◆ **Task goal**:
Make an exact copy of the entries below.

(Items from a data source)

==*==

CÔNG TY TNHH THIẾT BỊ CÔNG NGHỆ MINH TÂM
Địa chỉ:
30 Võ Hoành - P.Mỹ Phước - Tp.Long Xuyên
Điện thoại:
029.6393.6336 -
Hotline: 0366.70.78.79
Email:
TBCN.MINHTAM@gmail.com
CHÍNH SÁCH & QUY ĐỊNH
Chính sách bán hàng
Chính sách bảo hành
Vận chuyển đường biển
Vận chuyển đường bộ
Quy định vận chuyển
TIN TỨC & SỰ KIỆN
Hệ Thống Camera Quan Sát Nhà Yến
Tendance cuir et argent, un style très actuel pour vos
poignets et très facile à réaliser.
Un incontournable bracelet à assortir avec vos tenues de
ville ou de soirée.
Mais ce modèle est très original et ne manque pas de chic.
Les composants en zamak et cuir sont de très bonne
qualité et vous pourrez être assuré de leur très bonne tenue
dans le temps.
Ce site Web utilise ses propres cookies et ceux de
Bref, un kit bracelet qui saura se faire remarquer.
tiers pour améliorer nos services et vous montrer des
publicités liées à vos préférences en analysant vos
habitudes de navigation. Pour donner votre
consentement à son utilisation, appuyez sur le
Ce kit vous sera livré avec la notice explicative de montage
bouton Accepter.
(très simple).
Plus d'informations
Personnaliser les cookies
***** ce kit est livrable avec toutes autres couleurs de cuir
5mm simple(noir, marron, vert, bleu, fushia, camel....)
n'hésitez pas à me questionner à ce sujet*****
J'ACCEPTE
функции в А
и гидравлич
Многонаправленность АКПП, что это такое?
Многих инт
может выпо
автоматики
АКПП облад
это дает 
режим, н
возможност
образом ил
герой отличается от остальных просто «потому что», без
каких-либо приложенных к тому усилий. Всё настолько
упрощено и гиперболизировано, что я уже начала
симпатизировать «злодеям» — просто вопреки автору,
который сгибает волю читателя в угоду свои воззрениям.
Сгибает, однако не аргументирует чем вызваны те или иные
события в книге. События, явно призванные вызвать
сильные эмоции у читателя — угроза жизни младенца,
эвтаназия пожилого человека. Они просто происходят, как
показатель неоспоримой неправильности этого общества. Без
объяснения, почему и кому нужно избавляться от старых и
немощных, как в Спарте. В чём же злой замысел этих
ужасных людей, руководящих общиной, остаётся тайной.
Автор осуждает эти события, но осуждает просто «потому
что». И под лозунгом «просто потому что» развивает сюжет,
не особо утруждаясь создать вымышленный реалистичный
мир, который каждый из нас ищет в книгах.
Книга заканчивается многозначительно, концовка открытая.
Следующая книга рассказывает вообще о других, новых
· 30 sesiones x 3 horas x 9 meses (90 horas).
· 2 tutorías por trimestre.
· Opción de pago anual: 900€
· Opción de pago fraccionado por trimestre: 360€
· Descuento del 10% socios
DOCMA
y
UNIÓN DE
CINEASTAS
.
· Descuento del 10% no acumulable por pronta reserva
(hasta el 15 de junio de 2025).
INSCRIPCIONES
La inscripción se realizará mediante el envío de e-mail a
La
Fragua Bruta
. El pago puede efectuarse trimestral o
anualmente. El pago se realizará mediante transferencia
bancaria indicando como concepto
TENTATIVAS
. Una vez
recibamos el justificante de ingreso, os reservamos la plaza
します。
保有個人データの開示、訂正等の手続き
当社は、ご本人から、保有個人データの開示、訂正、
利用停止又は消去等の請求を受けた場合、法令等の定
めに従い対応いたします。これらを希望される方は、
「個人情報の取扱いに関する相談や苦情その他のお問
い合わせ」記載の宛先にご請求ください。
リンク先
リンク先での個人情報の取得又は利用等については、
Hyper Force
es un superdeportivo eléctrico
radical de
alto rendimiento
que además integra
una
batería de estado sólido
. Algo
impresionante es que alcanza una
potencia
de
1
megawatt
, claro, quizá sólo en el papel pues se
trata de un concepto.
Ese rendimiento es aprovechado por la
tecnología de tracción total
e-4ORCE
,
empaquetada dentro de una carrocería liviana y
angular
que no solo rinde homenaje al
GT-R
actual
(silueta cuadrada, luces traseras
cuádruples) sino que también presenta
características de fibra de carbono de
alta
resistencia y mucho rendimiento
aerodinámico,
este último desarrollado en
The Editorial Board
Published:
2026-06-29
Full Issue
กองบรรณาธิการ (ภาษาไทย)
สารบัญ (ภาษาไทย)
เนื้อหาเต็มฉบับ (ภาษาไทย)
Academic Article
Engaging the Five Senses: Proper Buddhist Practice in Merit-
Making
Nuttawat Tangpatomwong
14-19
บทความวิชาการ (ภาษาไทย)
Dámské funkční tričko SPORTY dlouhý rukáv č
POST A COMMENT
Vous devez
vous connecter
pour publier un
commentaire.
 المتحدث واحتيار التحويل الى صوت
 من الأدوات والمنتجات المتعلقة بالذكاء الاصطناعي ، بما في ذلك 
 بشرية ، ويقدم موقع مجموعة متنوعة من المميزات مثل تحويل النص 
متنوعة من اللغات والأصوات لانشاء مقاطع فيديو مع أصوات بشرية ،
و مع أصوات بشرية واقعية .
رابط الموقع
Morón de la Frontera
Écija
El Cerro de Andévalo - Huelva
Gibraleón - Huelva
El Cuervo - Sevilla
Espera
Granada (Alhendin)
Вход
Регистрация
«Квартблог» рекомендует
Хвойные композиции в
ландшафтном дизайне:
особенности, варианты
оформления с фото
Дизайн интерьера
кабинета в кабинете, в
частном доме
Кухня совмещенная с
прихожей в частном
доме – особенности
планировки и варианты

==*==

◆ **Completed task**:
CÔNG TY TNHH THIẾT BỊ CÔNG NGHỆ MINH TÂM
Địa chỉ:
30 Võ Hoành - P.Mỹ Phước - Tp.Long Xuyên
Điện thoại:
029.6393.6336 -
Hotline: 0366.70.78.79
Email:
TBCN.MINHTAM@gmail.com
CHÍNH SÁCH & QUY ĐỊNH
Chính sách bán hàng
Chính sách bảo hành
Vận chuyển đường biển
Vận chuyển đường bộ
Quy định vận chuyển
TIN TỨC & SỰ KIỆN
Hệ Thống Camera Quan Sát Nhà Yến
Tendance cuir et argent, un style très actuel pour vos
poignets et très facile à réaliser.
Un incontournable bracelet à assortir avec vos tenues de
ville ou de soirée.
Mais ce modèle est très original et ne manque pas de chic.
Les composants en zamak et cuir sont de très bonne
qualité et vous pourrez être assuré de leur très bonne tenue
dans le temps.
Ce site Web utilise ses propres cookies et ceux de
Bref, un kit bracelet qui saura se faire remarquer.
tiers pour améliorer nos services et vous montrer des
publicités liées à vos préférences en analysant vos
habitudes de navigation. Pour donner votre
consentement à son utilisation, appuyez sur le
Ce kit vous sera livré avec la notice explicative de montage
bouton Accepter.
(très simple).
Plus d'informations
Personnaliser les cookies
***** ce kit est livrable avec toutes autres couleurs de cuir
5mm simple(noir, marron, vert, bleu, fushia, camel....)
n'hésitez pas à me questionner à ce sujet*****
J'ACCEPTE
функции в А
и гидравлич
Многонаправленность АКПП, что это такое?
Многих инт
может выпо
автоматики
АКПП облад
это дает 
режим, н
возможност
образом ил
герой отличается от остальных просто «потому что», без
каких-либо приложенных к тому усилий. Всё настолько
упрощено и гиперболизировано, что я уже начала
симпатизировать «злодеям» — просто вопреки автору,
который сгибает волю читателя в угоду свои воззрениям.
Сгибает, однако не аргументирует чем вызваны те или иные
события в книге. События, явно призванные вызвать
сильные эмоции у читателя — угроза жизни младенца,
эвтаназия пожилого человека. Они просто происходят, как
показатель неоспоримой неправильности этого общества. Без
объяснения, почему и кому нужно избавляться от старых и
немощных, как в Спарте. В чём же злой замысел этих
ужасных людей, руководящих общиной, остаётся тайной.
Автор осуждает эти события, но осуждает просто «потому
что». И под лозунгом «просто потому что» развивает сюжет,
не особо утруждаясь создать вымышленный реалистичный
мир, который каждый из нас ищет в книгах.
Книга заканчивается многозначительно, концовка открытая.
Следующая книга рассказывает вообще о других, новых
· 30 sesiones x 3 horas x 9 meses (90 horas).
· 2 tutorías por trimestre.
· Opción de pago anual: 900€
· Opción de pago fraccionado por trimestre: 360€
· Descuento del 10% socios
DOCMA
y
UNIÓN DE
CINEASTAS
.
· Descuento del 10% no acumulable por pronta reserva
(hasta el 15 de junio de 2025).
INSCRIPCIONES
La inscripción se realizará mediante el envío de e-mail a
La
Fragua Bruta
. El pago puede efectuarse trimestral o
anualmente. El pago se realizará mediante transferencia
bancaria indicando como concepto
TENTATIVAS
. Una vez
recibamos el justificante de ingreso, os reservamos la plaza
します。
保有個人データの開示、訂正等の手続き
当社は、ご本人から、保有個人データの開示、訂正、
利用停止又は消去等の請求を受けた場合、法令等の定
めに従い対応いたします。これらを希望される方は、
「個人情報の取扱いに関する相談や苦情その他のお問
い合わせ」記載の宛先にご請求ください。
リンク先
リンク先での個人情報の取得又は利用等については、
Hyper Force
es un superdeportivo eléctrico
radical de
alto rendimiento
que además integra
una
batería de estado sólido
. Algo
impresionante es que alcanza una
potencia
de
1
megawatt
, claro, quizá sólo en el papel pues se
trata de un concepto.
Ese rendimiento es aprovechado por la
tecnología de tracción total
e-4ORCE
,
empaquetada dentro de una carrocería liviana y
angular
que no solo rinde homenaje al
GT-R
actual
(silueta cuadrada, luces traseras
cuádruples) sino que también presenta
características de fibra de carbono de
alta
resistencia y mucho rendimiento
aerodinámico,
este último desarrollado en
The Editorial Board
Published:
2026-06-29
Full Issue
กองบรรณาธิการ (ภาษาไทย)
สารบัญ (ภาษาไทย)
เนื้อหาเต็มฉบับ (ภาษาไทย)
Academic Article
Engaging the Five Senses: Proper Buddhist Practice in Merit-
Making
Nuttawat Tangpatomwong
14-19
บทความวิชาการ (ภาษาไทย)
Dámské funkční tričko SPORTY dlouhý rukáv č
POST A COMMENT
Vous devez
vous connecter
pour publier un
commentaire.
 المتحدث واحتيار التحويل الى صوت
 من الأدوات والمنتجات المتعلقة بالذكاء الاصطناعي ، بما في ذلك 
 بشرية ، ويقدم موقع مجموعة متنوعة من المميزات مثل تحويل النص 
متنوعة من اللغات والأصوات لانشاء مقاطع فيديو مع أصوات بشرية ،
و مع أصوات بشرية واقعية .
رابط الموقع
Morón de la Frontera
Écija
El Cerro de Andévalo - Huelva
Gibraleón - Huelva
El Cuervo - Sevilla
Espera
Granada (Alhendin)
Вход
Регистрация
«Квартблог» рекомендует
Хвойные композиции в
ландшафтном дизайне:
особенности, варианты
оформления с фото
Дизайн интерьера
кабинета в кабинете, в
частном доме
Кухня совмещенная с
прихожей в частном
доме – особенности
планировки и варианты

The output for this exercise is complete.